Amazon said today (April 26) that the price of Prime, its signature membership program, will jump 20% to $119 from $99 in the US. The change will kick in for new subscribers on May 11, and for those renewing their Prime accounts in June.

It’s about time.

When Amazon launched Prime in 2005, the program was priced at $79. Amazon kept it there for the next nine years, even as it added a host of benefits to the service. When Amazon finally raised the price of Prime for the first time in 2014, to $99, it was already worth about $97 based on simple inflation from the original $79 cost.

You can see in the chart below how the value of Prime increased over those first nine years relative to what consumers were paying, just thanks to inflation. The blue line shows the buying power of $79 in January 2005 for January of each subsequent year.
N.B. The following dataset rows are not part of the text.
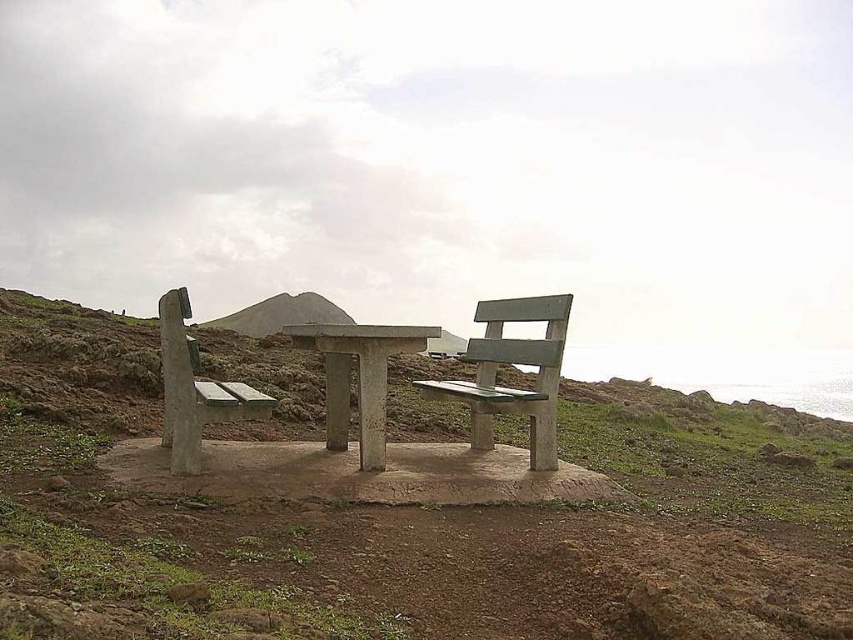 Question: Is concrete bench at center above smooth concrete bench at left?

Choices:
 (A) no
 (B) yes

Answer: (A)

Question: Which of the following is the closest to the observer?

Choices:
 (A) brushed concrete hillside at center
 (B) smooth concrete bench at left
 (C) green matte bench at center
 (D) green painted wood bench at center

Answer: (C)

Question: Which point is closer to the camera?

Choices:
 (A) green painted wood bench at center
 (B) concrete bench at center
 (C) green matte bench at center
 (D) brushed concrete hillside at center

Answer: (C)

Question: Is green painted wood bench at center in front of brushed concrete hillside at center?

Choices:
 (A) no
 (B) yes

Answer: (B)

Question: In this image, where is green matte bench at center located relative to concrete bench at center?

Choices:
 (A) left
 (B) right

Answer: (B)

Question: Which of the following is the farthest from the observer?

Choices:
 (A) smooth concrete bench at left
 (B) green matte bench at center

Answer: (A) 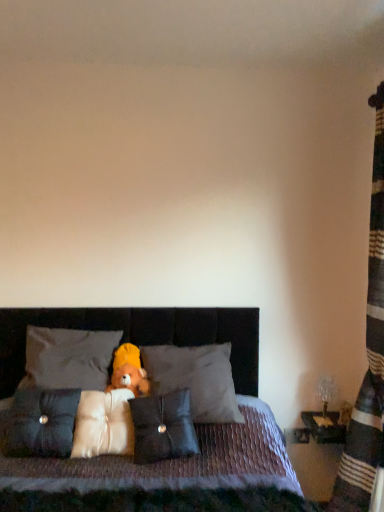 What do you see at coordinates (174, 476) in the screenshot?
I see `velvet-like brown bed at center` at bounding box center [174, 476].

At what (x,y) coordinates should I click in order to perform the action: click on soft plush teddy bear at center. Please return your answer as a coordinate pair (x, y). The width and height of the screenshot is (384, 512). Looking at the image, I should click on (129, 371).

You are a GUI agent. You are given a task and a screenshot of the screen. Output one action in this format:
    pyautogui.click(x=<x>, y=<y>)
    Task: Click on the dark gray fabric pillow at center, which is counted as the 5th pillow, starting from the left
    
    Given the screenshot: What is the action you would take?
    pyautogui.click(x=196, y=379)

This screenshot has width=384, height=512. What do you see at coordinates (163, 426) in the screenshot? I see `black leather pillow at center, the fourth pillow when ordered from left to right` at bounding box center [163, 426].

Identify the location of white fabric pillow at center, the fourth pillow viewed from the right. This screenshot has width=384, height=512. (69, 358).

Is satin black pillow at center, acting as the fifth pillow starting from the right, completely or partially inside velvet-like brown bed at center?

Yes, satin black pillow at center, acting as the fifth pillow starting from the right, is surrounded by velvet-like brown bed at center.

From the image's perspective, is velvet-like brown bed at center on satin black pillow at center, acting as the fifth pillow starting from the right?

No, from the image's perspective, velvet-like brown bed at center is not over satin black pillow at center, acting as the fifth pillow starting from the right.

Is velvet-like brown bed at center facing away from satin black pillow at center, acting as the fifth pillow starting from the right?

Absolutely, velvet-like brown bed at center is directed away from satin black pillow at center, acting as the fifth pillow starting from the right.

Does point (37, 372) lie behind point (345, 474)?

No, (37, 372) is in front of (345, 474).

Locate an element on the screen. the 1st pillow below the striped fabric curtain at right (from the image's perspective) is located at coordinates (69, 358).

Could you tell me if white fabric pillow at center, the second pillow from the left, is facing striped fabric curtain at right?

No, white fabric pillow at center, the second pillow from the left, is not oriented towards striped fabric curtain at right.

Are white fabric pillow at center, the fourth pillow viewed from the right, and striped fabric curtain at right beside each other?

white fabric pillow at center, the fourth pillow viewed from the right, and striped fabric curtain at right are not in contact.

Considering the relative positions of dark gray fabric pillow at center, placed as the first pillow when sorted from right to left, and white soft pillow at center, positioned as the third pillow in right-to-left order, in the image provided, is dark gray fabric pillow at center, placed as the first pillow when sorted from right to left, in front of white soft pillow at center, positioned as the third pillow in right-to-left order,?

No, it is not.

Is dark gray fabric pillow at center, placed as the first pillow when sorted from right to left, facing away from white soft pillow at center, arranged as the 3th pillow when viewed from the left?

No, dark gray fabric pillow at center, placed as the first pillow when sorted from right to left,'s orientation is not away from white soft pillow at center, arranged as the 3th pillow when viewed from the left.

From a real-world perspective, is dark gray fabric pillow at center, placed as the first pillow when sorted from right to left, on top of white soft pillow at center, positioned as the third pillow in right-to-left order?

Yes, from a real-world perspective, dark gray fabric pillow at center, placed as the first pillow when sorted from right to left, is over white soft pillow at center, positioned as the third pillow in right-to-left order

Does dark gray fabric pillow at center, which is counted as the 5th pillow, starting from the left, have a lesser width compared to white soft pillow at center, positioned as the third pillow in right-to-left order?

In fact, dark gray fabric pillow at center, which is counted as the 5th pillow, starting from the left, might be wider than white soft pillow at center, positioned as the third pillow in right-to-left order.

From the image's perspective, between black leather pillow at center, acting as the second pillow starting from the right, and satin black pillow at center, which ranks as the first pillow in left-to-right order, who is located below?

black leather pillow at center, acting as the second pillow starting from the right, appears lower in the image.

Is black leather pillow at center, the fourth pillow when ordered from left to right, oriented towards satin black pillow at center, acting as the fifth pillow starting from the right?

No, black leather pillow at center, the fourth pillow when ordered from left to right, is not oriented towards satin black pillow at center, acting as the fifth pillow starting from the right.

How far apart are black leather pillow at center, acting as the second pillow starting from the right, and satin black pillow at center, which ranks as the first pillow in left-to-right order?

black leather pillow at center, acting as the second pillow starting from the right, and satin black pillow at center, which ranks as the first pillow in left-to-right order, are 38.11 centimeters apart.

From the image's perspective, is velvet-like brown bed at center on top of black leather pillow at center, acting as the second pillow starting from the right?

Incorrect, from the image's perspective, velvet-like brown bed at center is lower than black leather pillow at center, acting as the second pillow starting from the right.

Does velvet-like brown bed at center contain black leather pillow at center, the fourth pillow when ordered from left to right?

Yes.

Is velvet-like brown bed at center oriented towards black leather pillow at center, the fourth pillow when ordered from left to right?

Yes, velvet-like brown bed at center is oriented towards black leather pillow at center, the fourth pillow when ordered from left to right.

Consider the image. Is velvet-like brown bed at center behind black leather pillow at center, acting as the second pillow starting from the right?

No, it is not.

Between velvet-like brown bed at center and striped fabric curtain at right, which one has smaller size?

Smaller between the two is striped fabric curtain at right.

Identify the location of curtain behind the velvet-like brown bed at center. (368, 355).

Between velvet-like brown bed at center and striped fabric curtain at right, which one has larger width?

With larger width is velvet-like brown bed at center.

Would you say striped fabric curtain at right is part of velvet-like brown bed at center's contents?

Definitely not — striped fabric curtain at right is not inside velvet-like brown bed at center.

How different are the orientations of striped fabric curtain at right and black leather pillow at center, acting as the second pillow starting from the right, in degrees?

76.8 degrees.

Is striped fabric curtain at right completely or partially outside of black leather pillow at center, the fourth pillow when ordered from left to right?

striped fabric curtain at right is positioned outside black leather pillow at center, the fourth pillow when ordered from left to right.

Can you confirm if striped fabric curtain at right is positioned to the right of black leather pillow at center, acting as the second pillow starting from the right?

Correct, you'll find striped fabric curtain at right to the right of black leather pillow at center, acting as the second pillow starting from the right.

Is striped fabric curtain at right wider or thinner than black leather pillow at center, acting as the second pillow starting from the right?

Considering their sizes, striped fabric curtain at right looks broader than black leather pillow at center, acting as the second pillow starting from the right.

Locate an element on the screen. The width and height of the screenshot is (384, 512). the 3rd pillow to the left of the velvet-like brown bed at center, starting your count from the anchor is located at coordinates (42, 423).

Where is `curtain that is on the right side of white fabric pillow at center, the fourth pillow viewed from the right`? This screenshot has width=384, height=512. curtain that is on the right side of white fabric pillow at center, the fourth pillow viewed from the right is located at coordinates (368, 355).

Which object lies nearer to the anchor point dark gray fabric pillow at center, placed as the first pillow when sorted from right to left, white fabric pillow at center, the second pillow from the left, or satin black pillow at center, acting as the fifth pillow starting from the right?

The object closer to dark gray fabric pillow at center, placed as the first pillow when sorted from right to left, is white fabric pillow at center, the second pillow from the left.

Estimate the real-world distances between objects in this image. Which object is closer to velvet-like brown bed at center, striped fabric curtain at right or soft plush teddy bear at center?

soft plush teddy bear at center is positioned closer to the anchor velvet-like brown bed at center.

Considering their positions, is white soft pillow at center, arranged as the 3th pillow when viewed from the left, positioned further to dark gray fabric pillow at center, which is counted as the 5th pillow, starting from the left, than white fabric pillow at center, the fourth pillow viewed from the right?

Among the two, white fabric pillow at center, the fourth pillow viewed from the right, is located further to dark gray fabric pillow at center, which is counted as the 5th pillow, starting from the left.

Looking at the image, which one is located closer to soft plush teddy bear at center, striped fabric curtain at right or white soft pillow at center, positioned as the third pillow in right-to-left order?

Based on the image, white soft pillow at center, positioned as the third pillow in right-to-left order, appears to be nearer to soft plush teddy bear at center.

When comparing their distances from white soft pillow at center, positioned as the third pillow in right-to-left order, does black leather pillow at center, acting as the second pillow starting from the right, or white fabric pillow at center, the fourth pillow viewed from the right, seem closer?

black leather pillow at center, acting as the second pillow starting from the right, is closer to white soft pillow at center, positioned as the third pillow in right-to-left order.

Considering their positions, is dark gray fabric pillow at center, placed as the first pillow when sorted from right to left, positioned further to white soft pillow at center, positioned as the third pillow in right-to-left order, than striped fabric curtain at right?

Among the two, striped fabric curtain at right is located further to white soft pillow at center, positioned as the third pillow in right-to-left order.

From the picture: Looking at the image, which one is located further to white fabric pillow at center, the second pillow from the left, striped fabric curtain at right or satin black pillow at center, acting as the fifth pillow starting from the right?

striped fabric curtain at right lies further to white fabric pillow at center, the second pillow from the left, than the other object.

When comparing their distances from dark gray fabric pillow at center, which is counted as the 5th pillow, starting from the left, does black leather pillow at center, acting as the second pillow starting from the right, or white fabric pillow at center, the second pillow from the left, seem closer?

black leather pillow at center, acting as the second pillow starting from the right, is positioned closer to the anchor dark gray fabric pillow at center, which is counted as the 5th pillow, starting from the left.

Where is `pillow located between black leather pillow at center, acting as the second pillow starting from the right, and striped fabric curtain at right in the left-right direction`? The height and width of the screenshot is (512, 384). pillow located between black leather pillow at center, acting as the second pillow starting from the right, and striped fabric curtain at right in the left-right direction is located at coordinates (196, 379).

Where is `pillow between white soft pillow at center, arranged as the 3th pillow when viewed from the left, and dark gray fabric pillow at center, placed as the first pillow when sorted from right to left, from left to right`? pillow between white soft pillow at center, arranged as the 3th pillow when viewed from the left, and dark gray fabric pillow at center, placed as the first pillow when sorted from right to left, from left to right is located at coordinates (163, 426).

Locate an element on the screen. This screenshot has height=512, width=384. teddy bear situated between satin black pillow at center, which ranks as the first pillow in left-to-right order, and black leather pillow at center, the fourth pillow when ordered from left to right, from left to right is located at coordinates (129, 371).

This screenshot has height=512, width=384. What are the coordinates of `teddy bear between satin black pillow at center, which ranks as the first pillow in left-to-right order, and dark gray fabric pillow at center, placed as the first pillow when sorted from right to left` in the screenshot? It's located at click(129, 371).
For the last four years, the price of Prime has been roughly equivalent to its original cost, in inflation-adjusted terms. Again, that’s as Amazon has added tons of benefits: Prime now includes not just free two-day shipping, but free one-day and same-day shipping in many markets. It comes with free access to Amazon Prime video and streaming music, and a laundry-list of other perks. On April 18, Amazon CEO Jeff Bezos said Prime had topped 100 million members globally.

What Amazon’s latest Prime price increase indicates is that the company now definitively believes Prime is worth more. Adjusted for inflation, that original $79 as of January had the purchasing power of about $103. The new price represents a 16% premium over that.

“The value of Prime to customers has never been greater,” Amazon chief financial officer Brian Olsavsky told investors on the company’s first-quarter earnings call. Amazon smashed analyst expectations, thanks in part to strong results from subscription services, which includes revenue from Prime. In 2014, Olsavsky said, Amazon Prime members had access to 20 million products within two days. “Today you get over 100 million products within two days, and many, many products within one day, same day, or two hours,” he said. “So there’s all kinds of new features that we’ve continually added to the Prime program, it’s much different than it was in 2014. This is a reflection of that.”